No, not bad. First we can say that a country with sufficient reserves for decades can finance the dynamics of its development projects, even leverage those to generate new industries (manufacturing, services, etc..). But Colombia has not substantially increased its oil reserves. These are on average 2,200 million barrels, a low figure compared to other Latin American countries such as Ecuador which produces 6,200 million to 11,400 million or Mexico or Venezuela that reach almost 300,000 million.

So in addition to the fact that we need the resources of the “oil boom” to be used to build capacity (infrastructure, education, CT + I, etc…) We also require that explorations increase the reserves so that we have the cushion to finance the industrial conversion of our economy.

But, despite the relative and sustained macroeconomic stability, the mining export boom and the increasing flow of foreign investments the country preserves some burdens that do not allow us to move towards a more competitive economy:

- Weaknesses in the education system. In addition to the low coverage -25% of adults are high school graduates, less than 40% of high school graduates enter higher education and only half of these graduate, there are serious quality problems: the career of teachers (graduates) is not chosen by the best graduates, there is little demand for agricultural careers-an industry that has great potential, while young people show little interest in training in mathematics, physics, chemistry or biology, key disciplines for innovation and the development of new products, processes and services;

- Absence of a state policy on infrastructure. For decades in this country there’s been talk about the need for a interoceanic canal, tunnels to facilitate traffic through so many mountains, a new railway, a project for navigation through the Magdalena river, another port in the Pacific, etc… However, most of these proposals are still on paper and those under construction are years behind.

- High laboral informality. What is handled as a strategy to reduce labor costs, informality, is in actuality a drag that does not us to modernize our economy: there are workers who do not contribute to social security, worker cooperatives exist that threaten stable pay, there’s jobs that are performed through contracts to provide services rather than indefinite term labor linkages, etc. This worsens the fiscal deficit-SISBEN-, weakenes revenue base of households and thus the purchasing and debt, stagnates the domestic market.

- Abandonment of the rural sector. The field is not the supplier of raw materials for the city and, therefore, is not a strong market for the purchase of industrial goods and services.
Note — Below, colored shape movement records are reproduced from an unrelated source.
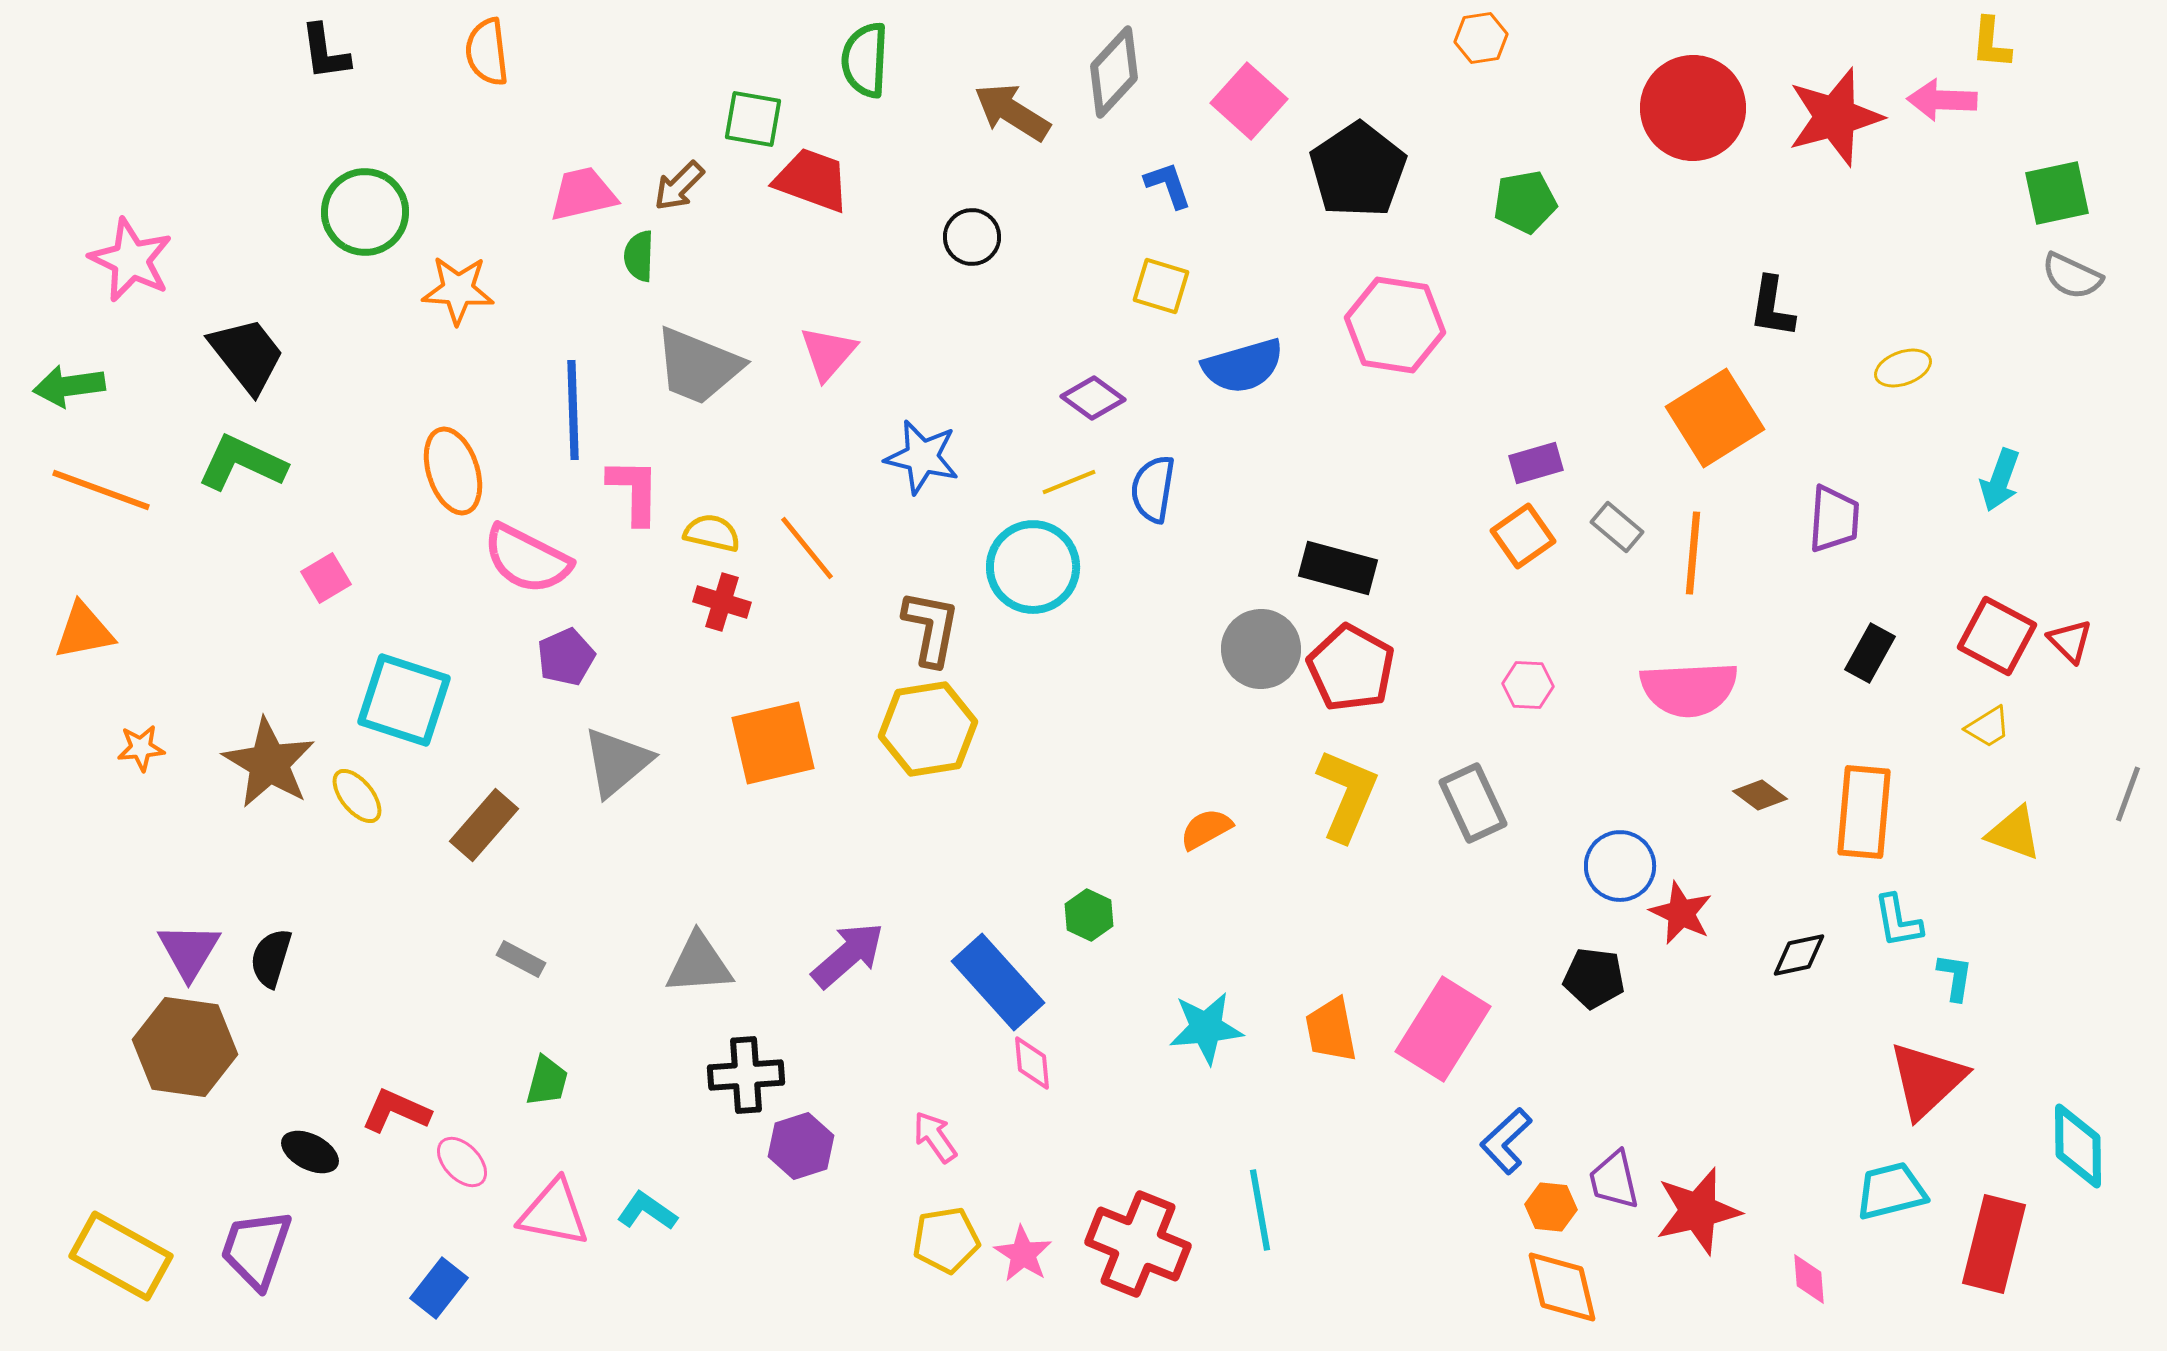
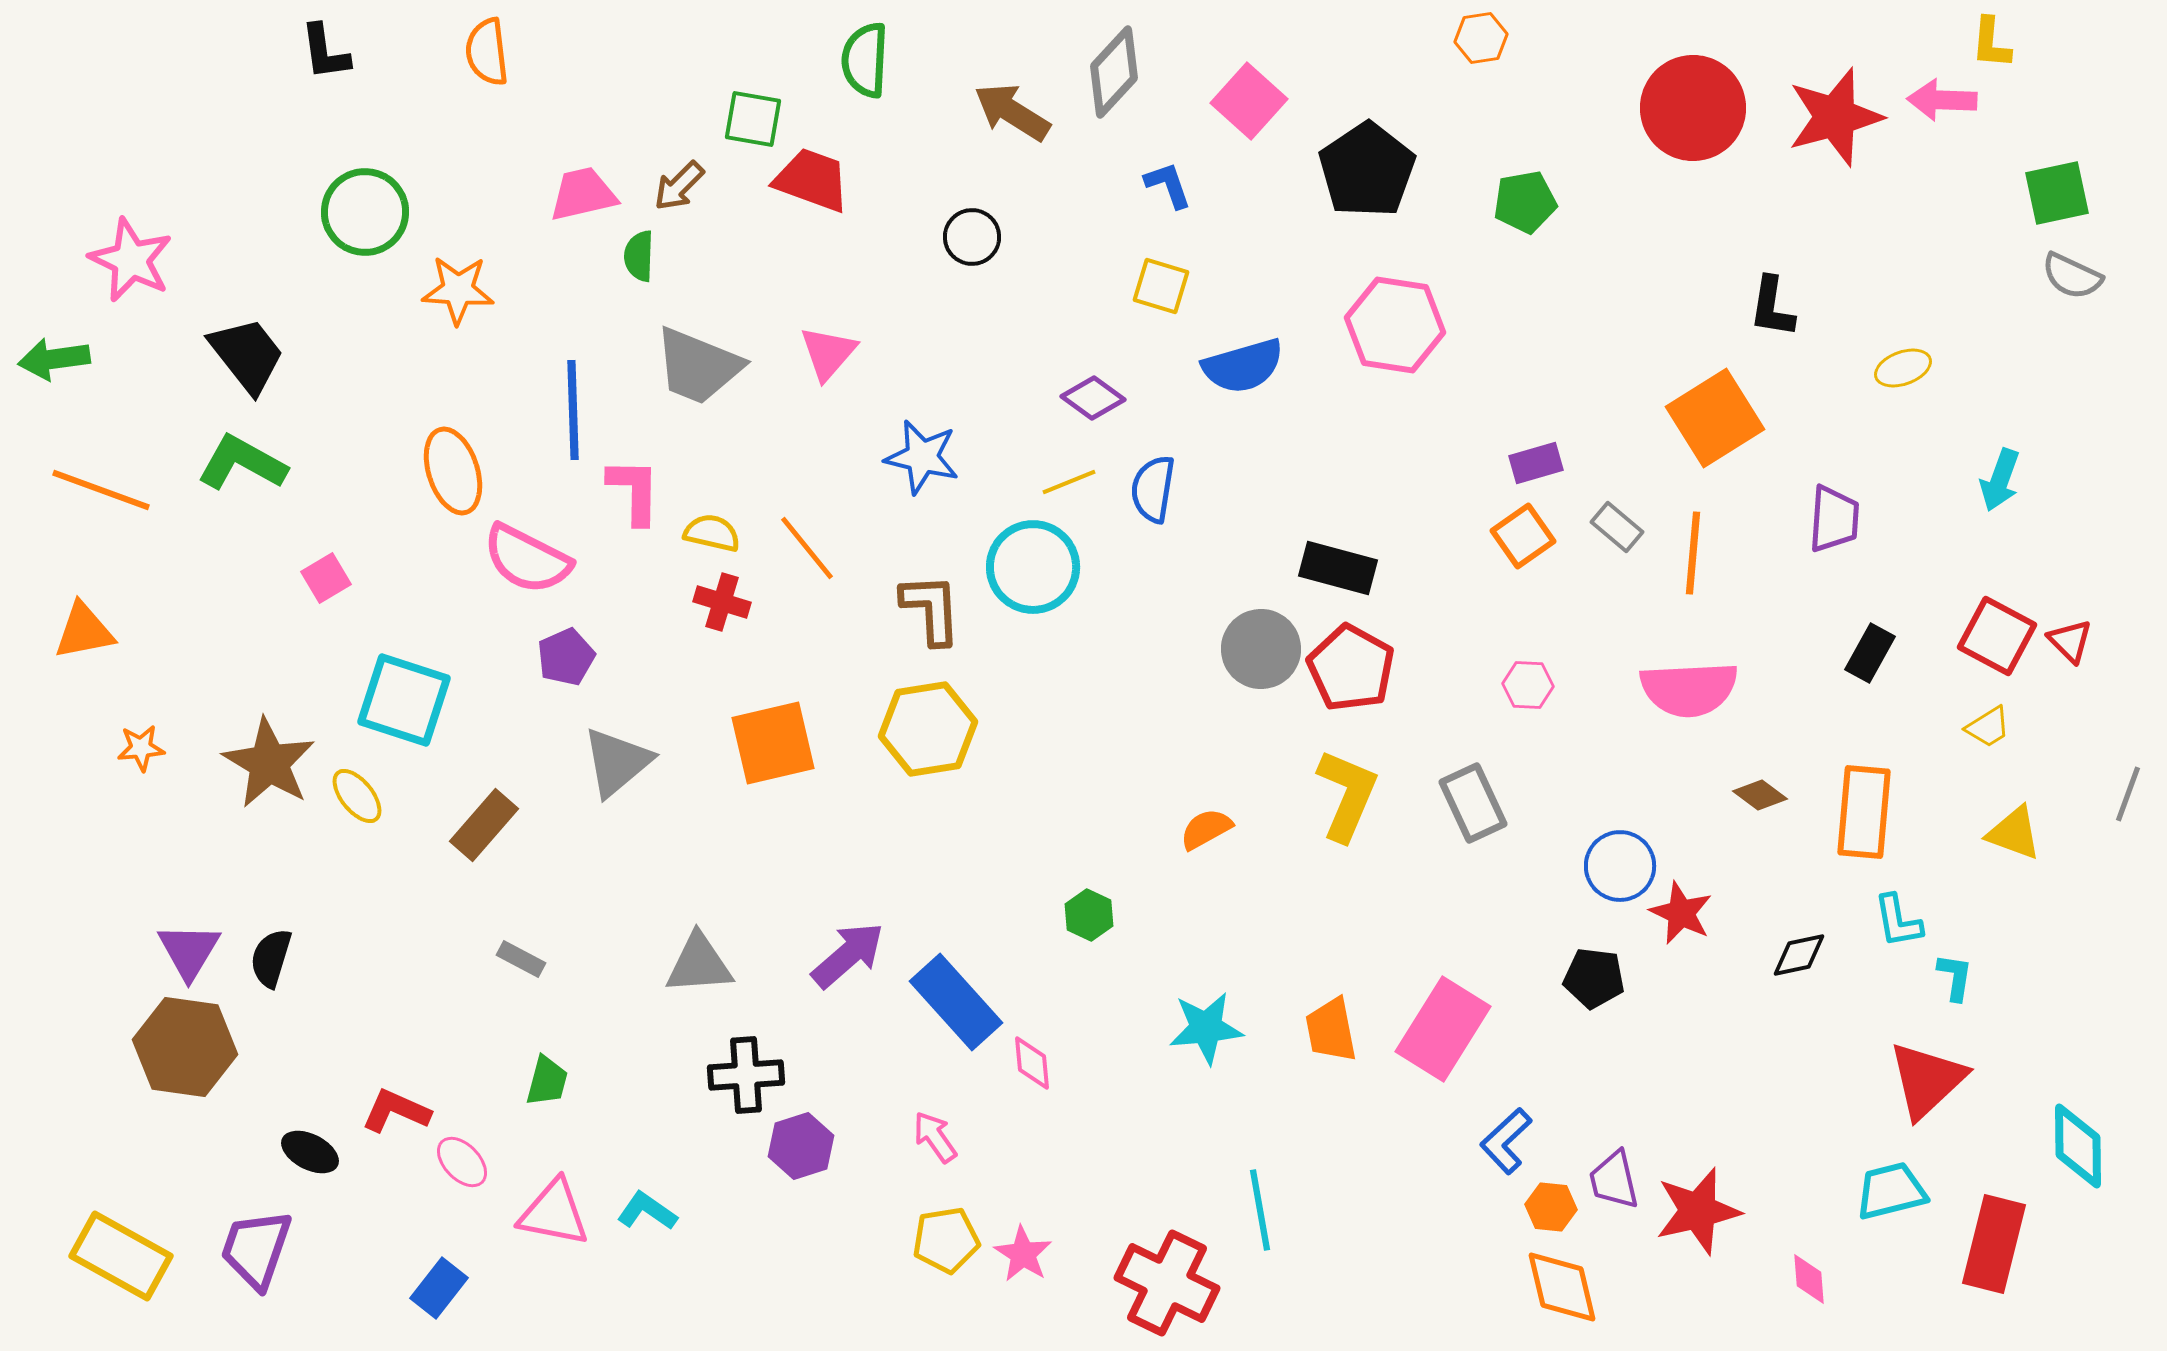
black pentagon at (1358, 170): moved 9 px right
green arrow at (69, 386): moved 15 px left, 27 px up
green L-shape at (242, 463): rotated 4 degrees clockwise
brown L-shape at (931, 628): moved 19 px up; rotated 14 degrees counterclockwise
blue rectangle at (998, 982): moved 42 px left, 20 px down
red cross at (1138, 1244): moved 29 px right, 39 px down; rotated 4 degrees clockwise
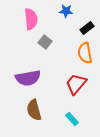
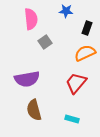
black rectangle: rotated 32 degrees counterclockwise
gray square: rotated 16 degrees clockwise
orange semicircle: rotated 75 degrees clockwise
purple semicircle: moved 1 px left, 1 px down
red trapezoid: moved 1 px up
cyan rectangle: rotated 32 degrees counterclockwise
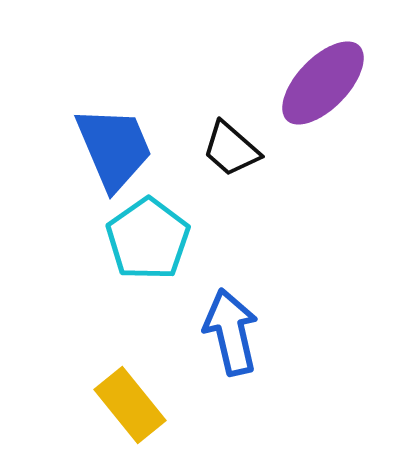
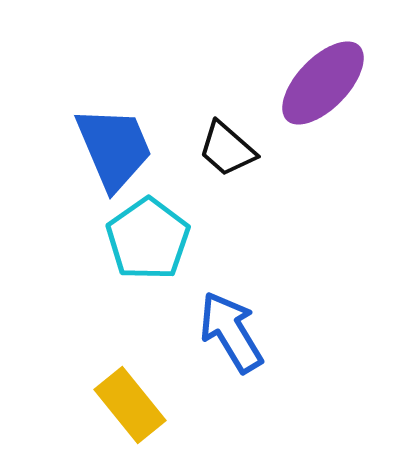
black trapezoid: moved 4 px left
blue arrow: rotated 18 degrees counterclockwise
Although the armed conflict is a determinant factor of this abandonment, rural informality, and extensive landlordism “fattening”, accompanied by unproductive fragmentation, do not facilitate the transition to a competitive field.

- Colombia: a country that does not invest in R & D. This is evident: our exports of high and medium technology amount to barely 9%, and we are a country without patent path. While successful emerging markets spend several points of GDP to CT + I, Colombia spends just under 0.3%.

Although a new System of Science Technology and Innovation has been defined, and Colciencias has been given the status of Administrative Department, at the same time considerable resources have been approved for research and innovation, there are indications that the political prey resources will prevail over the long term aspirations of this country.

All these shortcomings show that we are far from a new project Country, in other words, that Colombia 2032 is an ode to the flag … and nothing else.